Wednesday, July 14, 2004
C.A.: Sec. 998 Offer Need Not Contain ‘Magic Language’
By DAVID WATSON, Staff Writer
An offer to compromise under Code of Civil Procedure Sec. 998 need not contain “magic language” explaining how acceptance will result in termination of the action, this district’s Court of Appeal ruled yesterday.
The offer also need not be made in a separate document or be formally served to be valid, Justice Paul Boland said in an opinion for Div. Eight.
An offer to “settle this case for $225,000,” made in the final paragraph of a three-page letter from a plaintiff’s lawyer to a defendant’s in a medical malpractice litigation, was clear and specific enough to meet the statutory requirements, Boland explained. The offer referenced Sec. 998, but did not specify that if it were accepted judgment against the defendant dentist in that amount would be entered.
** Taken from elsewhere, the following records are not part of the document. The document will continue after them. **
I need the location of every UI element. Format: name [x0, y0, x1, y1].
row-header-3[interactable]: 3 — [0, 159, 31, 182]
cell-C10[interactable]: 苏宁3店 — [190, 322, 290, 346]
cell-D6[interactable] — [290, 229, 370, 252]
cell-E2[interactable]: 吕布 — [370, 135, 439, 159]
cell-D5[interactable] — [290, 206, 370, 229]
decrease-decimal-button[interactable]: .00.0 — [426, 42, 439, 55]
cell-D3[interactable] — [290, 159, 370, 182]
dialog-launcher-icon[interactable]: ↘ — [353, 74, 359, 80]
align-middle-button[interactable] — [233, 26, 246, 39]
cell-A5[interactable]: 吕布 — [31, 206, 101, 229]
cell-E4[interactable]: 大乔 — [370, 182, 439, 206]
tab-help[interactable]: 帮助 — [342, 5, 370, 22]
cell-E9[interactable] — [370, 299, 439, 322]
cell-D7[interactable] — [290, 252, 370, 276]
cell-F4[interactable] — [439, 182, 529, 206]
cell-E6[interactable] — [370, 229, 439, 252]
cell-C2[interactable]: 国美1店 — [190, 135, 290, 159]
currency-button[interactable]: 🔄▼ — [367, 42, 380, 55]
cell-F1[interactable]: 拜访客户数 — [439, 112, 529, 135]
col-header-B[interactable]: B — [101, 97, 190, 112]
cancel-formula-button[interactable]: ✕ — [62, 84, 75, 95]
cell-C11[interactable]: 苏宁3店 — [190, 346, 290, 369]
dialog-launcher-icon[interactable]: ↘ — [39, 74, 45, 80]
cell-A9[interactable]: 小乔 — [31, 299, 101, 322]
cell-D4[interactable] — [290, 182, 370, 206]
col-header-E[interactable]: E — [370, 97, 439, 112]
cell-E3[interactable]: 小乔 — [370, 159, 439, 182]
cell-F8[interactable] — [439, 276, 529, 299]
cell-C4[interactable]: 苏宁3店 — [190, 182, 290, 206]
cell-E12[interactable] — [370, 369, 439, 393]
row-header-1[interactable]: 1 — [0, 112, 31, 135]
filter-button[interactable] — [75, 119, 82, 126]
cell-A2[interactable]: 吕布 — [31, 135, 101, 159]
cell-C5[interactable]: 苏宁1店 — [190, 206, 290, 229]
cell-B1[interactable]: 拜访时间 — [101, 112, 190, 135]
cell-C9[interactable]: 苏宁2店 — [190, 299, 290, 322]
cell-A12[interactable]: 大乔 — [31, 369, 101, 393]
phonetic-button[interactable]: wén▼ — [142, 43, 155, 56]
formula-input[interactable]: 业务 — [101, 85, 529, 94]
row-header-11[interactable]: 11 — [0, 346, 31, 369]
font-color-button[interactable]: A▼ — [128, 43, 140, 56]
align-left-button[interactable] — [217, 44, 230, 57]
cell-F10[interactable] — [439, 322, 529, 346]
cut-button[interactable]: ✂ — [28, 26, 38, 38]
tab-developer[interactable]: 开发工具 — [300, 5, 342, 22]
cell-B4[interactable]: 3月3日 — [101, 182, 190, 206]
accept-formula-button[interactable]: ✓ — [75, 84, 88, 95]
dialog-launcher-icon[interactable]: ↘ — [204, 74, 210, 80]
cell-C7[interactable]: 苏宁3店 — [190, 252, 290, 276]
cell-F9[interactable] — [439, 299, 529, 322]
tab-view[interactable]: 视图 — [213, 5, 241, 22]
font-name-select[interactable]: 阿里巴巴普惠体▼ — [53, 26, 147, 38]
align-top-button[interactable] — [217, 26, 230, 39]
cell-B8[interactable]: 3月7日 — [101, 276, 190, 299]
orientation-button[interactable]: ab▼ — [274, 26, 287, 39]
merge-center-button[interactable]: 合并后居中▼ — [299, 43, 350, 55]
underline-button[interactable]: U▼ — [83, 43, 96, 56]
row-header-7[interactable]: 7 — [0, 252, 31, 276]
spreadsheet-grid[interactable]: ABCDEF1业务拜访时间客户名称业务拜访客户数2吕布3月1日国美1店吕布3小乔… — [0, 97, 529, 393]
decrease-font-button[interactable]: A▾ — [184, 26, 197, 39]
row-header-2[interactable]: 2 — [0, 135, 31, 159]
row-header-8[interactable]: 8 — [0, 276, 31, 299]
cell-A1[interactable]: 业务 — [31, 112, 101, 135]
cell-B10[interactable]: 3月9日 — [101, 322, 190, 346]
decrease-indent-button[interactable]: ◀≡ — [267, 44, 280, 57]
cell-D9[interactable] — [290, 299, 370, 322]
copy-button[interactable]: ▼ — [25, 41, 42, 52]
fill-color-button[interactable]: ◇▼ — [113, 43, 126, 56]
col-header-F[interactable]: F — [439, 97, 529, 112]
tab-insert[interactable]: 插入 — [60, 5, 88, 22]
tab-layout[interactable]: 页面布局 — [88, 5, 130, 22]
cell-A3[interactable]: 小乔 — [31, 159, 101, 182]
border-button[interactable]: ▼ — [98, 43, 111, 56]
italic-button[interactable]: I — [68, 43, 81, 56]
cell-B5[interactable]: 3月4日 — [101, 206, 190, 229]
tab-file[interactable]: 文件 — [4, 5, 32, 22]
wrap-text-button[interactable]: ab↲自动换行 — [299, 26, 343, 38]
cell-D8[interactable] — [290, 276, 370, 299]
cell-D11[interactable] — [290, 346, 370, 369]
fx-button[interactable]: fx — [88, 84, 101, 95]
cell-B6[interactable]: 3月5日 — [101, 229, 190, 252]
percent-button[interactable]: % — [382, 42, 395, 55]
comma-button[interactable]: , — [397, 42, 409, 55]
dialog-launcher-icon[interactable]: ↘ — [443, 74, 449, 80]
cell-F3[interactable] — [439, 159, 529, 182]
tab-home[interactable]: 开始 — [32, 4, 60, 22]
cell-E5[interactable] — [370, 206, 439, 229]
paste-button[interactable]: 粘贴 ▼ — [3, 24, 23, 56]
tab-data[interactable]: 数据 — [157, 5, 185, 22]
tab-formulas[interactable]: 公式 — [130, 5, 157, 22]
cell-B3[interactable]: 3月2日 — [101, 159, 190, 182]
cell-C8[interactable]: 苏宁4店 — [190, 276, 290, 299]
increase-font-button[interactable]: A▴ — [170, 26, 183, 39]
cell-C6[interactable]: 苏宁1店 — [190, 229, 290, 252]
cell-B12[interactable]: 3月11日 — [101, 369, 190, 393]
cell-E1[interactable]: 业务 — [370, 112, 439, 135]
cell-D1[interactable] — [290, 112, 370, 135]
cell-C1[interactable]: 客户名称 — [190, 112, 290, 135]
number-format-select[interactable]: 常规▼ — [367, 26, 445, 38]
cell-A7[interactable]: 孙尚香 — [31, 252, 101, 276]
Sec. 998 provides that parties may “serve an offer in writing upon any other party to the action to allow judgment to be taken or an award to be entered in accordance with the terms and conditions stated at that time....”
Defense lawyer Burdick M. Ray of Neal, Haushalter & Ray in Santa Ana, who represented dentist Ronald L. Darden, never responded to the letter, though he told his client he thought it was not a valid Sec. 998 offer. The plaintiff in the case, Erika A. Berg, represented by Pasadena attorney Arlan A. Cohen of Cohen & Rudd, later won a $524,000 jury verdict.
Boland said Los Angeles Superior Court Judge Michael L. Stern was wrong to find the offer was ineffective. Stern denied Berg’s motion to recover expert witness expenses, litigation costs, and prejudgment interest under the statute.
On remand, the justice said, Stern should decide if the offer was reasonable and made in good faith.
Boland conceded that it would be “in the best interests of the parties and the court” for Sec. 998 offers to be more detailed than Berg’s.
“Berg’s settlement offer undoubtedly could have been more formal (sent independently, and not included merely as the last paragraph of a letter addressed to other issues), and could have been stated with more precision (specifically identifying entry of judgment against Darden as the proposed final disposition),” the justice observed.
But he cited American Airlines, Inc. v. Sheppard, Mullin, Richter & Hampton (2002) 96 Cal.App.4th 1017 and Goodstein v. Bank of San Diego (1994) 27 Cal.App.4th 899, cases in which offers not specifically mentioning entry of judgment were upheld as valid under the statute.
“No different result is required here,” Boland declared. “So long as it is clear that the written offer of compromise is made under section 998 and, if accepted, will result in entry of judgment—the expected and standard procedural result unless specific terms and conditions stated in the offer provide otherwise—the offer need not identically track the language of the statute under which it is made.”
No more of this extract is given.